» **Study material**
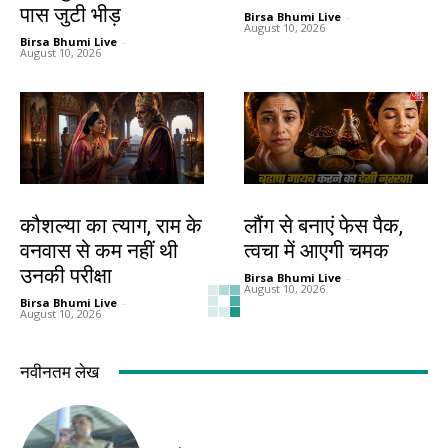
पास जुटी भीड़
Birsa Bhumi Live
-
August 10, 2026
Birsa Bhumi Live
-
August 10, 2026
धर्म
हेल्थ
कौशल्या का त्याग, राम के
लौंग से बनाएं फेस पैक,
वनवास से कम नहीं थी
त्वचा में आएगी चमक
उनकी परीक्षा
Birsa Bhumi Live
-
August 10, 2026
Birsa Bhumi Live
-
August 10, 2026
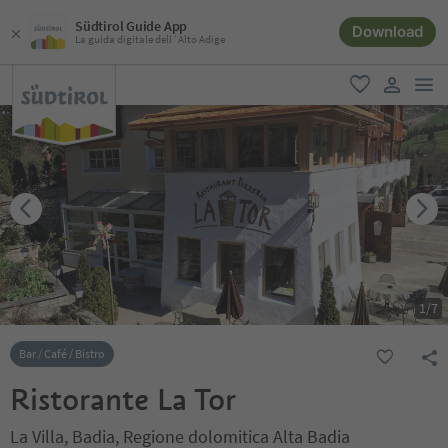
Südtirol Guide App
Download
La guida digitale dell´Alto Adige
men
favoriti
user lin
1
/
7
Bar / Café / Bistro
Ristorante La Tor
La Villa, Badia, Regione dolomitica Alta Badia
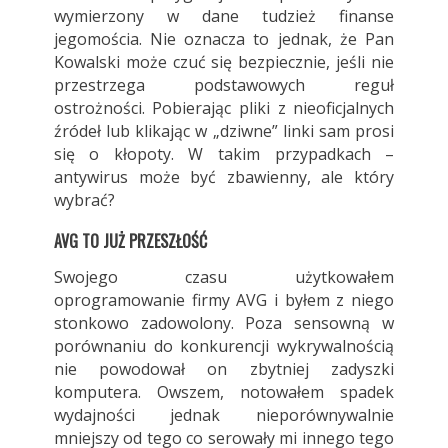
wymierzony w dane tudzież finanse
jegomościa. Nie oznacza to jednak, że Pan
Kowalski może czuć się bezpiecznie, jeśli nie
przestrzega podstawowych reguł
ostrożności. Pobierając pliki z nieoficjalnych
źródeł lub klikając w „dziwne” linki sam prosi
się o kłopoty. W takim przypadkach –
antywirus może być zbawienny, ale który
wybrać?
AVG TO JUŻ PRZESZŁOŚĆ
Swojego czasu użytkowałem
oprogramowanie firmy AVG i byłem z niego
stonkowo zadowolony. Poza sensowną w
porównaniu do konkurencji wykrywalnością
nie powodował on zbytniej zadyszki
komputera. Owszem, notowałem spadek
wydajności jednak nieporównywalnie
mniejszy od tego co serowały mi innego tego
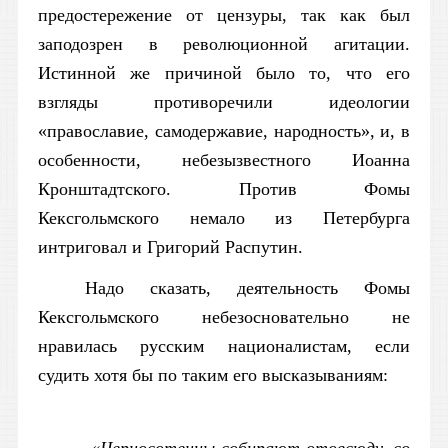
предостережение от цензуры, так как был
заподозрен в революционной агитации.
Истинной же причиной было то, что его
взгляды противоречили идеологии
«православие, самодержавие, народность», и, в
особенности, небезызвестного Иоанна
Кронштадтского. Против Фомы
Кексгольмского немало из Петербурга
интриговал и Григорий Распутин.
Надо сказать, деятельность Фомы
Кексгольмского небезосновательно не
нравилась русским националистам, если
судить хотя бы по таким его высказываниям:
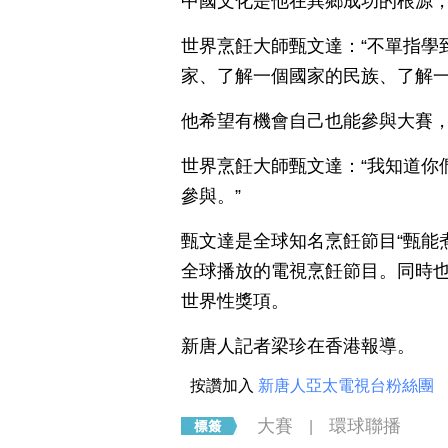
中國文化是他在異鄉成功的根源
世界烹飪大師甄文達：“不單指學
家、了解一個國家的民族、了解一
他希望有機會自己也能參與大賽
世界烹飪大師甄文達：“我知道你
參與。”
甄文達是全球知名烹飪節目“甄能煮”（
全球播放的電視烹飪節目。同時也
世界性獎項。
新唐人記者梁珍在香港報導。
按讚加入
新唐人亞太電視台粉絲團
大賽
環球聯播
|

» **Work request**
The answer should contain only the lines from the beginning of the material above through the line with "porównaniu do konkurencji wykrywalnością", retyped exactly, with the pictures removed.

» **Output below**
पास जुटी भीड़
Birsa Bhumi Live
-
August 10, 2026
Birsa Bhumi Live
-
August 10, 2026
धर्म
हेल्थ
कौशल्या का त्याग, राम के
लौंग से बनाएं फेस पैक,
वनवास से कम नहीं थी
त्वचा में आएगी चमक
उनकी परीक्षा
Birsa Bhumi Live
-
August 10, 2026
Birsa Bhumi Live
-
August 10, 2026
Südtirol Guide App
Download
La guida digitale dell´Alto Adige
men
favoriti
user lin
1
/
7
Bar / Café / Bistro
Ristorante La Tor
La Villa, Badia, Regione dolomitica Alta Badia
wymierzony w dane tudzież finanse
jegomościa. Nie oznacza to jednak, że Pan
Kowalski może czuć się bezpiecznie, jeśli nie
przestrzega podstawowych reguł
ostrożności. Pobierając pliki z nieoficjalnych
źródeł lub klikając w „dziwne” linki sam prosi
się o kłopoty. W takim przypadkach –
antywirus może być zbawienny, ale który
wybrać?
AVG TO JUŻ PRZESZŁOŚĆ
Swojego czasu użytkowałem
oprogramowanie firmy AVG i byłem z niego
stonkowo zadowolony. Poza sensowną w
porównaniu do konkurencji wykrywalnością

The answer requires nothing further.